Daryl Tuffey made threat over huge match-fixing payments that were never made, claims self-confessed match-fixer, Lou Vincent

Tom Peck
Sports News Correspondent
Tuesday 13 October 2015 23:26 BST
Daryl Tuffey (left) and Chris Cairns playing for New Zealand in 2003
Daryl Tuffey (left) and Chris Cairns playing for New Zealand in 2003 (Getty Images)

Former New Zealand Test cricketer Daryl Tuffey threatened “to f***ing kill” his team-mate Chris Cairns over huge match-fixing payments that were never made, according to a third team-mate and confessed match-fixer, Lou Vincent.

Cairns, a former Black Caps captain, is on trial for perjury and perverting the course of justice, after he successfully sued an Indian cricket administrator who accused him on Twitter of fixing matches.

Lou Vincent, a 36-year-old former batsman who has been banned from cricket for life, has claimed that it was Cairns who recruited him into the world of match-fixing, when they played together for the Chandigarh Lions in the Indian Premier League.

Vincent claimed Tuffey had told him at a chance meeting that he had “not received one cent” from Cairns, despite promises of payments amounting to hundreds of thousands of pounds. Vincent said Tuffey had told him: “I’ll f***ing kill him.”

In a 2012 trial, 45-year-old Cairns successful sued the Indian Premier League commissioner Lalit Modi for libel, and claimed under oath during that trial that he had “never, ever cheated at cricket”.

Last September the Metropolitan Police announced it would be prosecuting Cairns for perjury over the trial.

Vincent alleges that Cairns was at the centre of a match-fixing ring, and would, with the assistance of willing team-mates, deliberately lose matches while captain of the Chandigarh Lions.
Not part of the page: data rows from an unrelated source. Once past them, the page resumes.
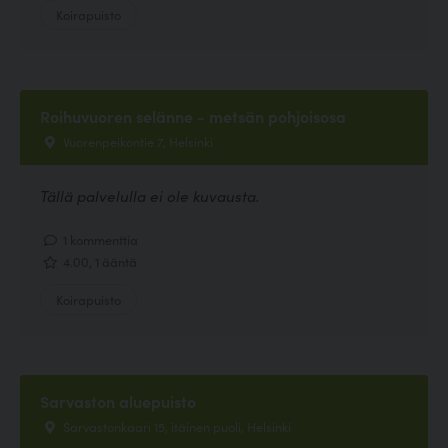
Koirapuisto
Roihuvuoren selänne - metsän pohjoisosa
Vuorenpeikontie 7, Helsinki
Tällä palvelulla ei ole kuvausta.
1 kommenttia
4.00, 1 ääntä
Koirapuisto
Sarvaston aluepuisto
Sarvastonkaari 15, itäinen puoli, Helsinki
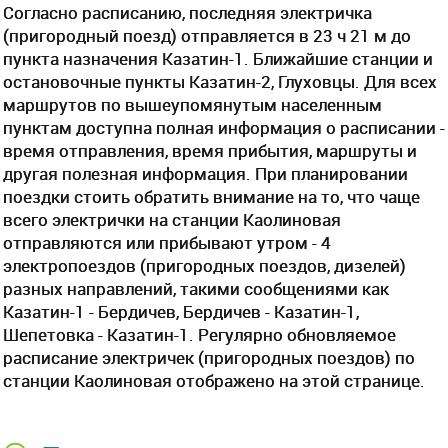
Согласно расписанию, последняя электричка
(пригородный поезд) отправляется в 23 ч 21 м до
пункта назначения Казатин-1. Ближайшие станции и
остановочные пункты Казатин-2, Глуховцы. Для всех
маршрутов по вышеупомянутым населенным
пунктам доступна полная информация о расписании -
время отправления, время прибытия, маршруты и
другая полезная информация. При планировании
поездки стоить обратить внимание на то, что чаще
всего электрички на станции Каолиновая
отправляются или прибывают утром - 4
электропоездов (пригородных поездов, дизелей)
разных направлений, такими сообщениями как
Казатин-1 - Бердичев, Бердичев - Казатин-1,
Шепетовка - Казатин-1. Регулярно обновляемое
расписание электричек (пригородных поездов) по
станции Каолиновая отображено на этой странице.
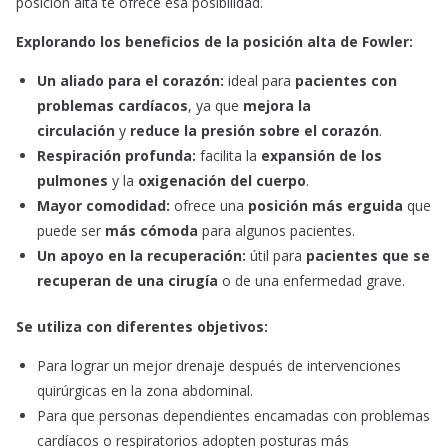
posición alta te ofrece esa posibilidad.
Explorando los beneficios de la posición alta de Fowler:
Un aliado para el corazón:
ideal para
pacientes con
problemas cardíacos
, ya que
mejora la
circulación
y
reduce la presión sobre el corazón
.
Respiración profunda:
facilita la
expansión de los
pulmones
y la
oxigenación del cuerpo
.
Mayor comodidad:
ofrece una
posición más erguida
que
puede ser
más cómoda
para algunos pacientes.
Un apoyo en la recuperación:
útil para
pacientes que se
recuperan de una cirugía
o de una enfermedad grave.
Se utiliza con diferentes objetivos:
Para lograr un mejor drenaje después de intervenciones
quirúrgicas en la zona abdominal.
Para que personas dependientes encamadas con problemas
cardíacos o respiratorios adopten posturas más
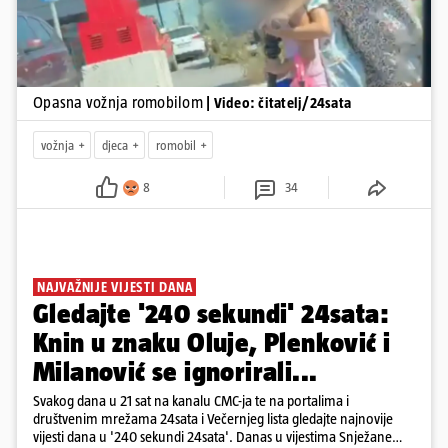
Opasna vožnja romobilom
| Video: čitatelj/24sata
vožnja
djeca
romobil
8
34
NAJVAŽNIJE VIJESTI DANA
Gledajte '240 sekundi' 24sata:
Knin u znaku Oluje, Plenković i
Milanović se ignorirali...
Svakog dana u 21 sat na kanalu CMC-ja te na portalima i
društvenim mrežama 24sata i Večernjeg lista gledajte najnovije
vijesti dana u '240 sekundi 24sata'. Danas u vijestima Snježane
Vincent told Southwark Crown Court: “He [Cairns] used and abused me. Chewed me up and spat me out.”

Later this week the trial is expected to hear from Brendon McCullum, another former New Zealand captain who has claimed to have been approached by Cairns about assisting him in fixing matches.

Under cross-examination, Vincent was shown videos from a Chandigarh Lions match which he has claimed to have been paid to throw, but instead scored a four and six from consecutive balls. Vincent claimed his footwork had been “horrendous” and that what Cairns’ barrister, Orlando Pownall, called “a square cut from the middle of the bat” had in fact been what “any professional cricketer would say is a thick outside edge”.

Pownall also challenged an earlier claim of Vincent’s that he, a batsman, had been ordered to bowl by Cairns, in order to throw the match. Pownall pointed out that while bowling he had in fact taken the wicket of Jacques Kallis, one of the game’s all-time greats. “He went for a swing and he nicked it,” Vincent claimed. “Silly man.”

Cairns played 62 Tests for New Zealand, taking over 200 wickets and scoring more than 3,000 runs in a 16-year Test career stretching from 1989 to 2004, and was one of the team’s key players.

Vincent played 23 Tests for New Zealand between 2001 and 2007. In December 2013, it became public knowledge that he was being investigated by the International Cricket Council’s anti-corruption unit and in July 2014, having admitted to being involved in widespread match-fixing, he received a lifetime ban from all forms of the game.